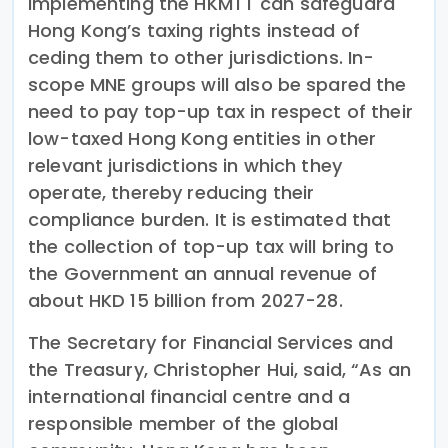
implementing the HKMTT can safeguard
Hong Kong’s taxing rights instead of
ceding them to other jurisdictions. In-
scope MNE groups will also be spared the
need to pay top-up tax in respect of their
low-taxed Hong Kong entities in other
relevant jurisdictions in which they
operate, thereby reducing their
compliance burden. It is estimated that
the collection of top-up tax will bring to
the Government an annual revenue of
about HKD 15 billion from 2027-28.
The Secretary for Financial Services and
the Treasury, Christopher Hui, said, “As an
international financial centre and a
responsible member of the global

-=-=-

EXERCISE DESCRIPTION |
For each line above that holds the string "Hong", provide a copy of that line.

RESULT FOR THIS EXERCISE |
Hong Kong’s taxing rights instead of
low-taxed Hong Kong entities in other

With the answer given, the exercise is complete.